Bank Marketing Dataset — SVM Classification

Avarjana Panditha
7 min readMay 16, 2023

--

The data is related to direct marketing campaigns (phone calls) of a Portuguese banking institution. The classification goal is to predict if the client will subscribe to a term deposit (variable y). Summarized details on the dataset are as follow

  • Data Set Characteristics: Multivariate
  • Attribute Characteristics: Real
  • Number of Instances: 41188
  • Number of Attributes: 20
  • Missing Values: No

Source: UCI Machine Learning Repository (bank-additional-full.csv)

For the complete source code (Python Notebook): Source Code

More information about the dataset attributes

Input variables:
1. age (numeric)
2. job: type of job (categorical: ‘admin.’,’ blue-collar’,’ entrepreneur’,’ housemaid’,’ management’,’ retired’,’ self-employed’,’ services’,’ student’,’ technician’,’ unemployed’,’ unknown’)
3. marital: marital status (categorical: ‘divorced’,’ married’,’ single’,’ unknown’; note: ‘divorced’ means divorced or widowed)
4. education (categorical: ‘basic.4y’,’ basic.6y’,’ basic.9y’,’high. school’,’ illiterate’,’ professional.course’,’ university.degree’,’ unknown’)
5. default: has credit in default? (categorical: ‘no’,’ yes’,’ unknown’)
6. housing: has a housing loan? (categorical: ‘no’,’ yes’,’ unknown’)
7. loan: has a personal loan? (categorical: ‘no’,’ yes’,’ unknown’)
# related with the last contact of the current campaign:
8. contact: contact communication type (categorical: ‘cellular’,’ telephone’)
9. month: last contact month of the year (categorical: ‘Jan’, ‘Feb’, ‘mar’, …, ‘Nov’, ‘Dec’)
10. day_of_week: last contact day of the week (categorical: ‘mon’,’tue’,’wed’,’thu’,’fri’)
11. duration: last contact duration, in seconds (numeric). Important note: this attribute highly affects the output target (e.g., if duration=0 then y=’no’). Yet, the duration is not known before a call is performed. Also, after the end of the call y is obviously known.
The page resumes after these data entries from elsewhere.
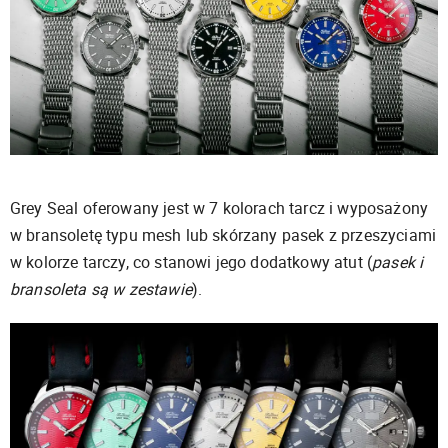
Grey Seal oferowany jest w 7 kolorach tarcz i wyposażony
w bransoletę typu mesh lub skórzany pasek z przeszyciami
w kolorze tarczy, co stanowi jego dodatkowy atut (
pasek i
bransoleta są w zestawie
).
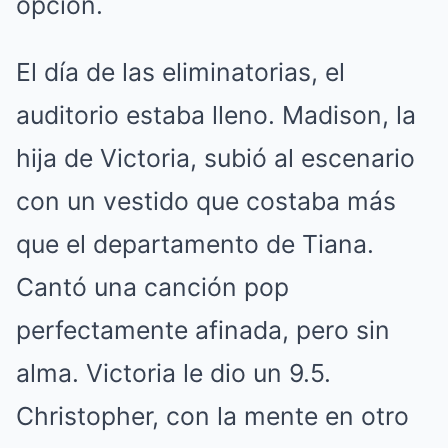
opción.
El día de las eliminatorias, el
auditorio estaba lleno. Madison, la
hija de Victoria, subió al escenario
con un vestido que costaba más
que el departamento de Tiana.
Cantó una canción pop
perfectamente afinada, pero sin
alma. Victoria le dio un 9.5.
Christopher, con la mente en otro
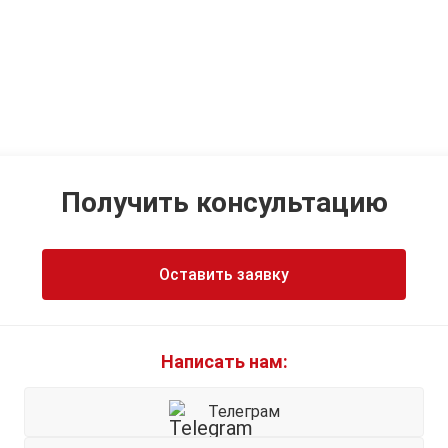
Получить консультацию
Оставить заявку
Написать нам:
Телеграм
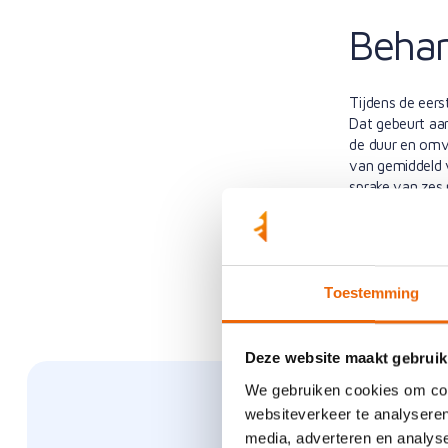
Behan
Tijdens de eerst
Dat gebeurt aa
de duur en omva
van gemiddeld v
sprake van zes 
fysiotherapeut 
klachten af te 
begeleiding ook 
Toestemming
Deze website maakt gebruik
We gebruiken cookies om cont
websiteverkeer te analyseren
media, adverteren en analys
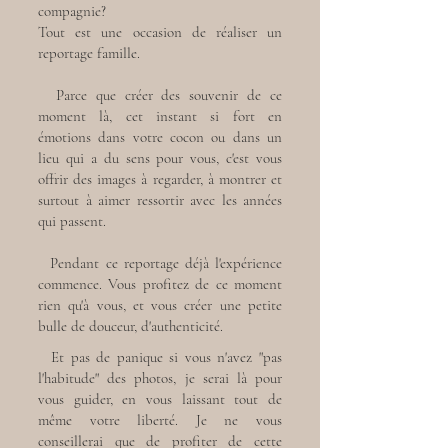
compagnie?
Tout est une occasion de réaliser un
reportage famille.
Parce que créer des souvenir de ce
moment là, cet instant si fort en
émotions dans votre cocon ou dans un
lieu qui a du sens pour vous, c'est vous
offrir des images à regarder, à montrer et
surtout à aimer ressortir avec les années
qui passent.
Pendant ce reportage déjà l'expérience
commence. Vous profitez de ce moment
rien qu'à vous, et vous créer une petite
bulle de douceur, d'authenticité.
Et pas de panique si vous n'avez "pas
l'habitude" des photos, je serai là pour
vous guider, en vous laissant tout de
même votre liberté. Je ne vous
conseillerai que de profiter de cette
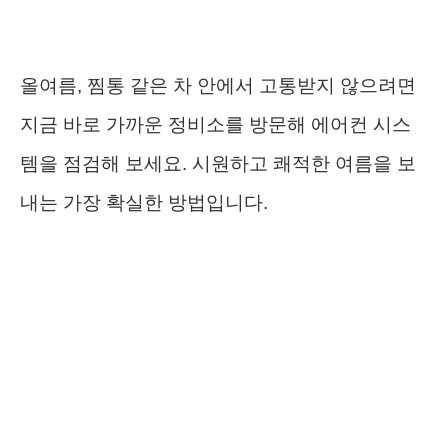
올여름, 찜통 같은 차 안에서 고통받지 않으려면
지금 바로 가까운 정비소를 방문해 에어컨 시스
템을 점검해 보세요. 시원하고 쾌적한 여름을 보
내는 가장 확실한 방법입니다.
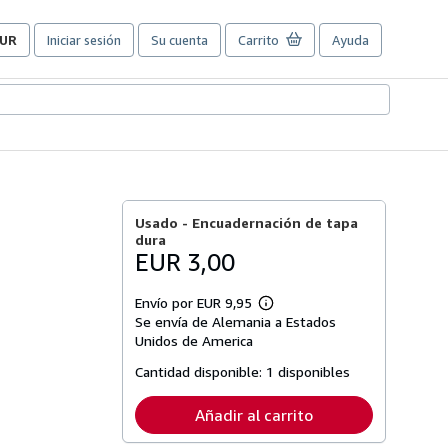
UR
Iniciar sesión
Su cuenta
Carrito
Ayuda
referencias
e
ompra
el
itio.
Usado -
Encuadernación de tapa
dura
EUR 3,00
Envío por EUR 9,95
Más
Se envía de Alemania a Estados
información
sobre
Unidos de America
las
tarifas
Cantidad disponible:
1 disponibles
de
envío
Añadir al carrito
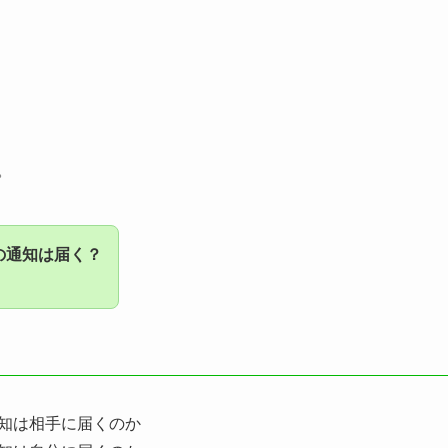
。
の通知は届く？
通知は相手に届くのか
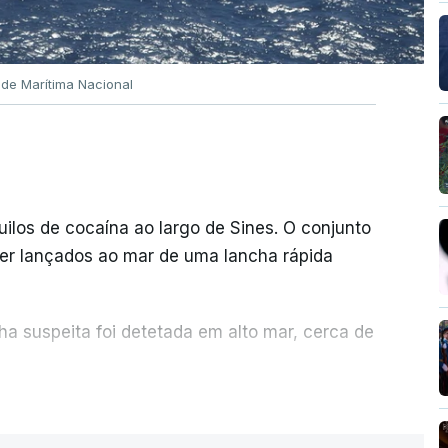
ade Marítima Nacional
quilos de cocaína ao largo de Sines. O conjunto
er lançados ao mar de uma lancha rápida
a suspeita foi detetada em alto mar, cerca de
ER MAIS
sexta-feira, desencadeando uma ação de
iciária, em articulação com a Marinha, a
Thus, this input should only be included for benchmark purposes and should be discarded if the intention is to have a realistic predictive model.

Other attributes:
12. campaign: number of contacts performed during this campaign and for this client (numeric, includes the last contact)
13. pdays: number of days that passed by after the client was last contacted from a previous campaign (numeric; 999 means client was not previously contacted)
14. previous: number of contacts performed before this campaign and for this client (numeric)
15. poutcome: outcome of the previous marketing campaign (categorical: ‘failure’,’ nonexistent’,’ success’)

Social and economic context attributes
16. emp.var.rate: employment variation rate — quarterly indicator (numeric)
17. cons.price.idx: consumer price index — monthly indicator (numeric)
18. cons.conf.idx: consumer confidence index — monthly indicator (numeric)
19. euribor3m: euribor 3-month rate — daily indicator (numeric)
20. nr.employed: number of employees — quarterly indicator (numeric)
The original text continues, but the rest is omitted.